Wednesday, September 11, 2013

Buddy Holly & The Crickets! But not the cicadas

I was upstairs with a mouthful of bedtime toothpaste when my wife shrieked there was a huge cricket in the basement.

I finished brushing, spit, looked up in the mirror and thought, man, this will be really cool if that huge cricket turns out to be Buddy Holly.

The Texan was said to be in a plane that went down in Clear Lake, Iowa, farmland February 3, 1959, the day Don McLean says the music died.

But was he?

I tingled with anticipation as I descended the stairs. You can argue he wasn’t really a Cricket, that being the name of his band, but that’s nitpicky. I’ll bet his bandmates considered him the biggest Cricket of all.

I thought if Buddy Holly is right now in my basement I will in 24 hours be famous around the world.


That’ll be the day.

It wasn’t Buddy. It was just your average cricket.

And I in no way say that to disparage your average cricket, an insect with surprising reservoirs of meteorological intelligence. Did you know chirping crickets are capable of conveying the outside Fahrenheit temperature?

It’s true. Count the number of chirps they make in one minute, divide by 4 and then add the number 40 to reach the temp.

Or you could just once tap the weather app on your smart phone.

Being a pacifist, I, of course, didn’t squash it. I instead gently cocooned it in a Kleenex, took it outside and set it free. It thanked me by serenading me to sleep with one of summer’s sweetest sounds.

I adore crickets almost as much as butterflies.

I tend to judge insects on the sounds they make and the chances that one of the nastier little bastards is going to sting me. So I hate buzzing bees, wasps and hornets. Spiders are just sneaky. Why God didn’t think to have them come with tiny sirens is a mystery.

I’ve spent a good deal of this summer thinking of insects mostly because I was eagerly anticipating the promised emergence of the 17-year Brood II cicadas.

What the hell happened to them?

We were told this year we in western Pennsylvania and throughout much of the East Coast would be inundated with them. 

How can something that emerges like clockwork every 17 years just not show up? Could it be climate change? Fracking?

I prefer to think they’d heard all the buzz about “Breaking Bad” and decided to stay underground until they could catch up on NetFlix.

It’s a huge disappointment. I was so looking forward to the cicadas. I feel like I’ve been stood up on a date with a beautiful woman.

Or more like a couple billion really ugly ones, and when you put it into those numbers quantity versus quality becomes a real factor.

Fall of 1981 was the last time I laid eyes on a cicada. The last time, too, I had one fly into my mouth and up my nose.

I was a freshman at Ohio University when the brood took over campus to engage in their 17-year mating cycle, ironic because that was just about precisely what my batting average was in those days.

What was funny was it looked like those odds were about to change.
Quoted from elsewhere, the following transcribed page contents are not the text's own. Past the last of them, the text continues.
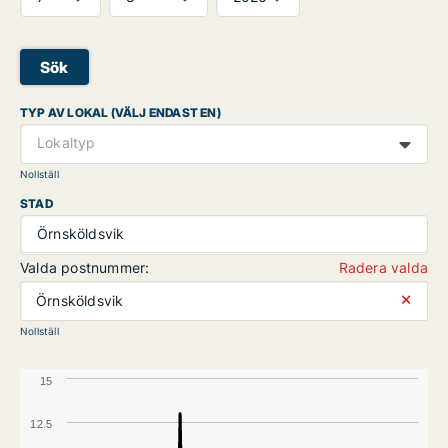
Sök
TYP AV LOKAL (VÄLJ ENDAST EN)
Lokaltyp
Nollställ
STAD
Örnsköldsvik
Valda postnummer:
Radera valda
⨯
Örnsköldsvik
Nollställ
15
12.5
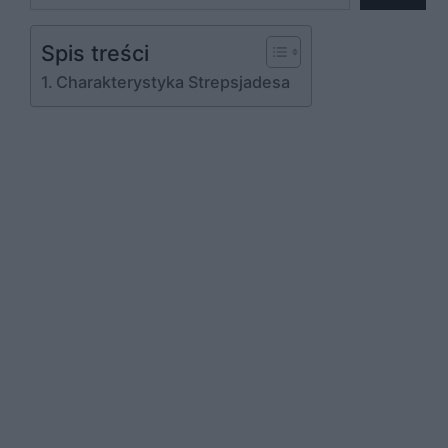
Spis treści
Charakterystyka Strepsjadesa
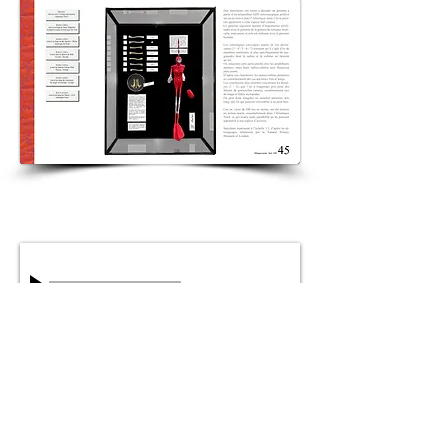
Chant d'un Béluga
00:00
/
00:00
Le chant d'amour des cachalots peut être écouté...
ré-écouté ou désactivé...
Accueil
I started off dating a pretty junior and was hoping this more experienced older woman would soon bestow the sort of education not mentioned in any of the stuffy class syllabi.

It was not to be.

Blame the cicadas.

There was this one tall, skinny poplar tree outside our dorm. Me and my buddy figured we could climb way up near the top, give the branches a good shake and unleash the kind of plague not seen since God and Moses began punking the Pharaoh.

And that’s exactly what happened. Cicadas filled the air. Some flew into the dorms,  some into the classrooms, some into open car windows

I’m convinced one particularly adventurous one found it’s way into an intimate region of that girl I so desired.

Because as I gazed down through that magnificent swarm of insects, I could discern the faint outline of that very girl glaring up at me with a look of scornful contempt.

It was the look of a woman who had a real bug up her ass, and it occurred to me that was maybe the first time in history when that phrase was put to non-metaphorical use.

I saw her a few days later and she told me to buzz off.

Didn’t bug me a bit.

If biological patterns about the timed emergence of that particular cicada held true, she wasn’t going to be any real fun until the year 1998.